Lemon tart with creme fraiche and almonds
8 servings
360 minutes
Lemon tart with crème fraîche and almonds is a true embodiment of refined taste and delicacy in Italian cuisine. Its roots delve deep into Mediterranean traditions, where citrus and almonds are constant symbols of culinary perfection. The crispy shortcrust pastry made with almond flour gives the dessert an exquisite texture, while the airy crème fraîche combined with lemon curd fills it with refreshing tartness and velvety softness. The finishing touch is the praline crumble made from caramelized almonds, adding subtle sweetness and pleasant crunch. This tart is not just a treat but a true work of art, perfectly suited for both morning tea and as a finale to an exquisite dinner.

1
We prepare shortcrust pastry: sift flour, powdered sugar, and a pinch of salt, add 150 g of butter and quickly rub into fine crumbs. Add 2 yolks and almond flour, and gently knead into an elastic dough. Flatten and store in a plastic bag in the refrigerator for at least 4 hours. I stored it overnight.
- Wheat flour: 250 g
- Powdered sugar: 60 g
- Salt: pinch
- Butter: 290 g
- Egg yolk: 6 pieces
- Almond flour: 30 g
2
Preparing curd: zest one lemon and mix it with sugar, let it sit for 30 minutes. Squeeze 70 ml of juice from the lemons, take 1 tbsp of juice and dissolve gelatin in it. Set aside. Mix lemon sugar, remaining juice, and 4 yolks, place over a water bath and cook for about 10 minutes while stirring constantly. Check by dipping a wooden spatula into the cream; if a line forms when you run your finger through it, keep cooking. Once done, remove from heat, strain and mix in the swollen gelatin and then add 140 g of butter.

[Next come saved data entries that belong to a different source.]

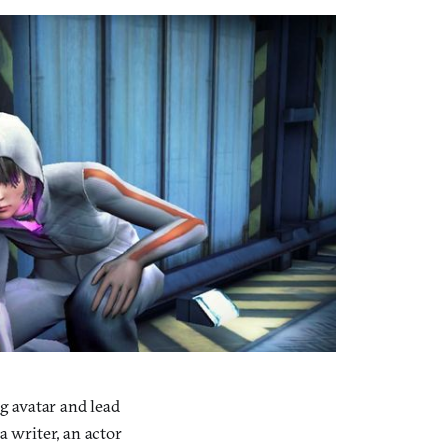
g avatar and lead
a writer, an actor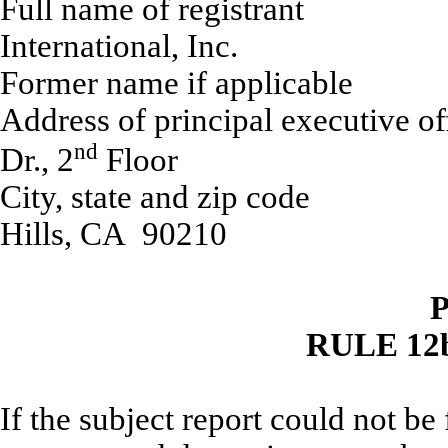
Full name of r
International, Inc.
Former name if applicable
Address of principal 
nd
Dr., 2
Floor
City, state and
Hills, CA 90210
P
RULE 12b
If the subject report could not be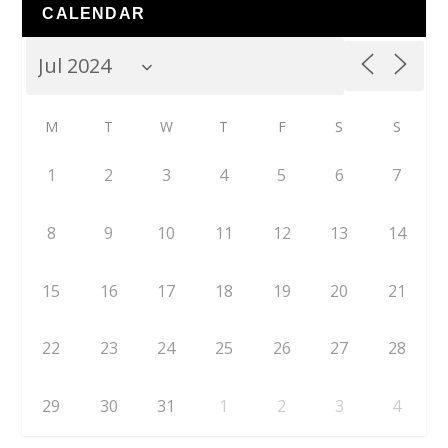
CALENDAR
M
T
W
T
F
S
S
1
2
3
4
5
6
7
8
9
10
11
12
13
14
15
16
17
18
19
20
21
22
23
24
25
26
27
28
29
30
31
1
2
3
4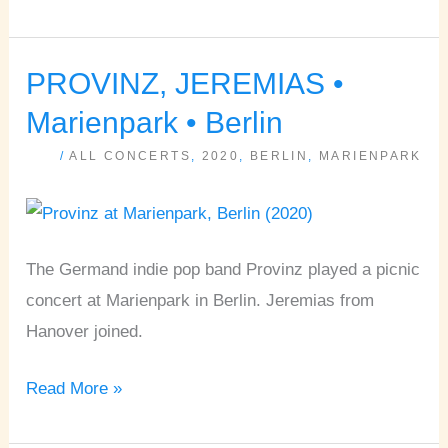
PROVINZ, JEREMIAS •
PROVINZ,
JEREMIAS
Marienpark • Berlin
•
/
ALL CONCERTS
,
2020
,
BERLIN
,
MARIENPARK
Marienpark
•
Berlin
The Germand indie pop band Provinz played a picnic
concert at Marienpark in Berlin. Jeremias from
Hanover joined.
Read More »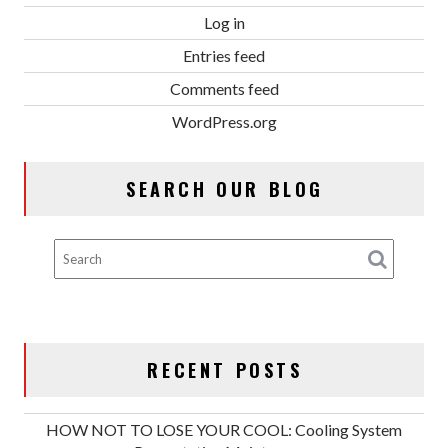
Log in
Entries feed
Comments feed
WordPress.org
SEARCH OUR BLOG
RECENT POSTS
HOW NOT TO LOSE YOUR COOL: Cooling System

Refrigerate overnight.
- Lemon: 2 pieces
- Sugar: 140 g
- Lemon juice: 70 ml
- Gelatin: 2 g
- Egg yolk: 6 pieces
- Butter: 290 g
3
We bake shortcrust pastry: I had a 20 cm mold. We place the dough (I used about 2/3 of it) in the mold and make 3 cm high edges. Preheat the oven to 180 degrees. Poke the bottom frequently with a fork and place it in the preheated oven for 20-25 minutes (adjust the time as needed).
4
Preparing the grilazh: spread almonds on a heated pan, add 50 g of fine sugar and let it melt over medium heat, then add another 50 g of fine sugar and let it melt as well. Once the sugar turns amber - place it on parchment and let it cool. When cooled, break into small pieces and put in a blender. This will result in very fine grilazh crumbs.
- Almond: 50 g
- Fine white sugar: 100 g
5
Cream: mix crème fraîche and curd with a mixer on medium speed until smooth. Pour into the baked, cooled tart shell and grate some lemon zest on top.
- Crème fraiche: 250 g
- Lemon juice: 70 ml
6
Decoration: sprinkle a layer of nougat crumbs over the cream and refrigerate overnight.